- _ABOUT THIS TASK_: Please print every record below exactly as written, leaving out the pictures.

────────────────────────────────────────

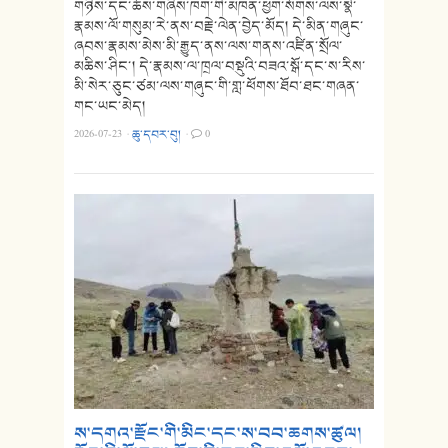
གཉིས་དང་ཆོས་གཞིས་ཁག་གི་མཁན་ཕྱག་སོགས་ལས་སྣེ་
རྣམས་ལོ་གསུམ་རེ་ནས་བརྗེ་ལེན་བྱེད་མོད། དེ་མིན་གཞུང་
ཞབས་རྣམས་མེས་མི་རྒྱུད་ནས་ལས་གནས་འཛིན་སྲོལ་
མཆིས་ཤིང་། དེ་རྣམས་ལ་ཁྲལ་བསྡུའི་བཟའ་སྒོ་དང་ས་རིས་
མི་སེར་ཅུང་ཙམ་ལས་གཞུང་གི་གླ་ཕོགས་ཐོབ་ཐང་གཞན་
གང་ཡང་མེད།
2026-07-23
·
ཆུ་དབར་བུ།
·
0
ས་དགའ་རྫོང་གི་མིང་དང་ས་བབ་ཆགས་ཚུལ།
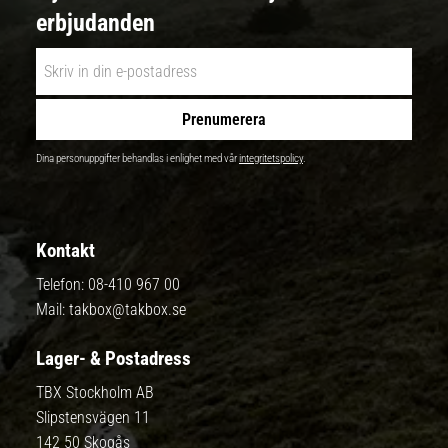
erbjudanden
Prenumerera
Dina personuppgifter behandlas i enlighet med vår
integritetspolicy
.
Kontakt
Telefon:
08-410 967 00
Mail:
takbox@takbox.se
Lager- & Postadress
TBX Stockholm AB
Slipstensvägen 11
142 50 Skogås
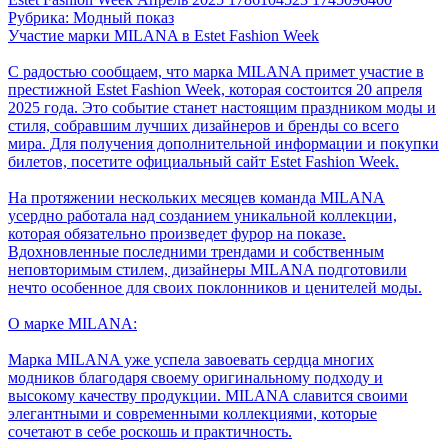
Рубрика: Модный показ
Участие марки MILANA в Estet Fashion Week
С радостью сообщаем, что марка MILANA примет участие в
престижной Estet Fashion Week, которая состоится 20 апреля
2025 года. Это событие станет настоящим праздником моды и
стиля, собравшим лучших дизайнеров и бренды со всего
мира. Для получения дополнительной информации и покупки
билетов, посетите официальный сайт Estet Fashion Week.
На протяжении нескольких месяцев команда MILANA
усердно работала над созданием уникальной коллекции,
которая обязательно произведет фурор на показе.
Вдохновленные последними трендами и собственным
неповторимым стилем, дизайнеры MILANA подготовили
нечто особенное для своих поклонников и ценителей моды.
О марке MILANA:
Марка MILANA уже успела завоевать сердца многих
модников благодаря своему оригинальному подходу и
высокому качеству продукции. MILANA славится своими
элегантными и современными коллекциями, которые
сочетают в себе роскошь и практичность.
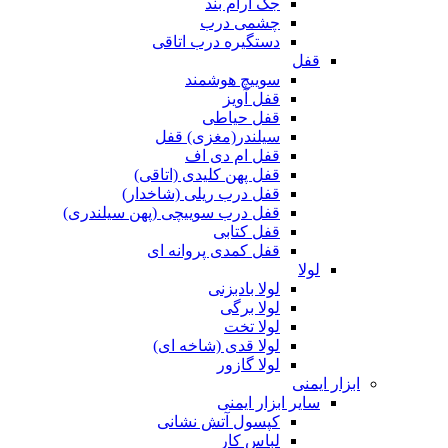
جک آرام بند
چشمی درب
دستگیره درب اتاقی
قفل
سوییچ هوشمند
قفل آویز
قفل حیاطی
سیلندر(مغزی) قفل
قفل ام دی اف
قفل پهن کلیدی (اتاقی)
قفل درب ریلی (شاخدار)
قفل درب سوییچی (پهن سیلندری)
قفل کتابی
قفل کمدی پروانه ای
لولا
لولا بادبزنی
لولا برگی
لولا تخت
لولا قدی (شاخه ای)
لولا گازور
ابزار ایمنی
سایر ابزار ایمنی
کپسول آتش نشانی
لباس کار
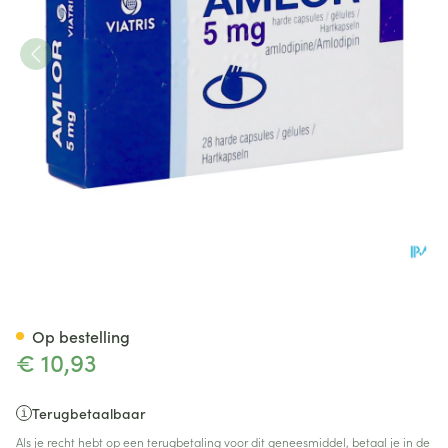
Amlor 5mg Caps 28
Op bestelling
€ 10,93
Terugbetaalbaar
Als je recht hebt op een terugbetaling voor dit geneesmiddel, betaal je in de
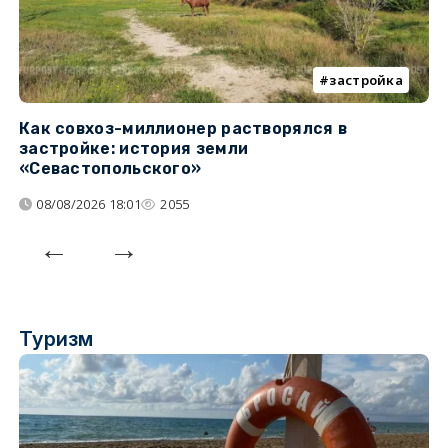
застройка
Как совхоз-миллионер растворялся в
К
застройке: история земли
н
«Севастопольского»
п
08/08/2026 18:01
2055
Туризм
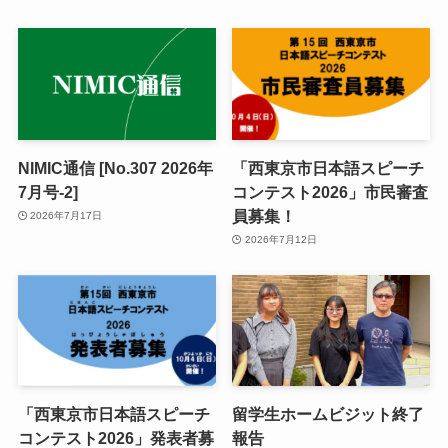
NIMIC通信 [No.307 2026年
「西東京市日本語スピーチ
7月号-2]
コンテスト2026」市民審査
員募集！
2026年7月17日
2026年7月12日
「西東京市日本語スピーチ
留学生ホームビジット終了
コンテスト2026」発表者募
報告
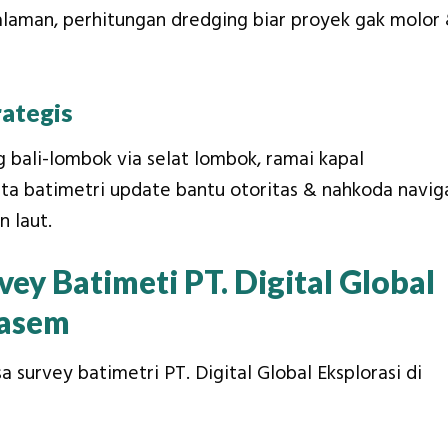
dalaman, perhitungan dredging biar proyek gak molor
rategis
 bali-lombok via selat lombok, ramai kapal
ata batimetri update bantu otoritas & nahkoda navig
n laut.
ey Batimeti PT. Digital Global
gasem
a survey batimetri PT. Digital Global Eksplorasi di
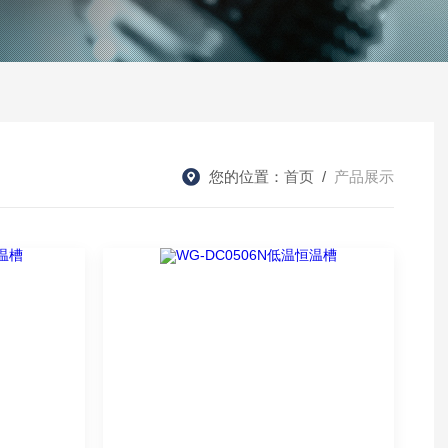
您的位置：
首页
/
产品展示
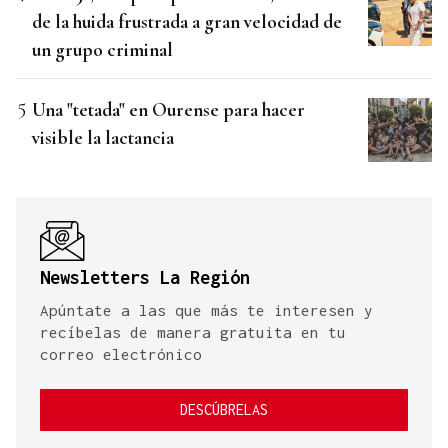
de la huida frustrada a gran velocidad de
un grupo criminal
Una "tetada" en Ourense para hacer
visible la lactancia
Newsletters La Región
Apúntate a las que más te interesen y
recíbelas de manera gratuita en tu
correo electrónico
DESCÚBRELAS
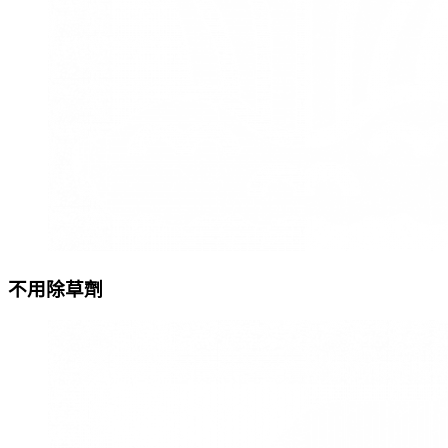
不用除草劑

────────────────────────────────────────

- _EXERCISE OUTPUT_:
གཉིས་དང་ཆོས་གཞིས་ཁག་གི་མཁན་ཕྱག་སོགས་ལས་སྣེ་
རྣམས་ལོ་གསུམ་རེ་ནས་བརྗེ་ལེན་བྱེད་མོད། དེ་མིན་གཞུང་
ཞབས་རྣམས་མེས་མི་རྒྱུད་ནས་ལས་གནས་འཛིན་སྲོལ་
མཆིས་ཤིང་། དེ་རྣམས་ལ་ཁྲལ་བསྡུའི་བཟའ་སྒོ་དང་ས་རིས་
མི་སེར་ཅུང་ཙམ་ལས་གཞུང་གི་གླ་ཕོགས་ཐོབ་ཐང་གཞན་
གང་ཡང་མེད།
2026-07-23
·
ཆུ་དབར་བུ།
·
0
ས་དགའ་རྫོང་གི་མིང་དང་ས་བབ་ཆགས་ཚུལ།
erbjudanden
Prenumerera
Dina personuppgifter behandlas i enlighet med vår
integritetspolicy
.
Kontakt
Telefon:
08-410 967 00
Mail:
takbox@takbox.se
Lager- & Postadress
TBX Stockholm AB
Slipstensvägen 11
142 50 Skogås
Рубрика: Модный показ
Участие марки MILANA в Estet Fashion Week
С радостью сообщаем, что марка MILANA примет участие в
престижной Estet Fashion Week, которая состоится 20 апреля
2025 года. Это событие станет настоящим праздником моды и
стиля, собравшим лучших дизайнеров и бренды со всего
мира. Для получения дополнительной информации и покупки
билетов, посетите официальный сайт Estet Fashion Week.
На протяжении нескольких месяцев команда MILANA
усердно работала над созданием уникальной коллекции,
которая обязательно произведет фурор на показе.
Вдохновленные последними трендами и собственным
неповторимым стилем, дизайнеры MILANA подготовили
нечто особенное для своих поклонников и ценителей моды.
О марке MILANA:
Марка MILANA уже успела завоевать сердца многих
модников благодаря своему оригинальному подходу и
высокому качеству продукции. MILANA славится своими
элегантными и современными коллекциями, которые
сочетают в себе роскошь и практичность.
جک آرام بند
چشمی درب
دستگیره درب اتاقی
قفل
سوییچ هوشمند
قفل آویز
قفل حیاطی
سیلندر(مغزی) قفل
قفل ام دی اف
قفل پهن کلیدی (اتاقی)
قفل درب ریلی (شاخدار)
قفل درب سوییچی (پهن سیلندری)
قفل کتابی
قفل کمدی پروانه ای
لولا
لولا بادبزنی
لولا برگی
لولا تخت
لولا قدی (شاخه ای)
لولا گازور
ابزار ایمنی
سایر ابزار ایمنی
کپسول آتش نشانی
لباس کار
Amlor 5mg Caps 28
Op bestelling
€ 10,93
Terugbetaalbaar
Als je recht hebt op een terugbetaling voor dit geneesmiddel, betaal je in de
застройка
Как совхоз-миллионер растворялся в
К
застройке: история земли
н
«Севастопольского»
п
08/08/2026 18:01
2055
Туризм
NIMIC通信 [No.307 2026年
「西東京市日本語スピーチ
7月号-2]
コンテスト2026」市民審査
員募集！
2026年7月17日
2026年7月12日
「西東京市日本語スピーチ
留学生ホームビジット終了
コンテスト2026」発表者募
報告
dalaman, perhitungan dredging biar proyek gak molor
rategis
 bali-lombok via selat lombok, ramai kapal
ata batimetri update bantu otoritas & nahkoda navig
n laut.
ey Batimeti PT. Digital Global
gasem
a survey batimetri PT. Digital Global Eksplorasi di
您的位置：
首页
/
产品展示
de la huida frustrada a gran velocidad de
un grupo criminal
Una "tetada" en Ourense para hacer
visible la lactancia
Newsletters La Región
Apúntate a las que más te interesen y
recíbelas de manera gratuita en tu
correo electrónico
DESCÚBRELAS
不用除草劑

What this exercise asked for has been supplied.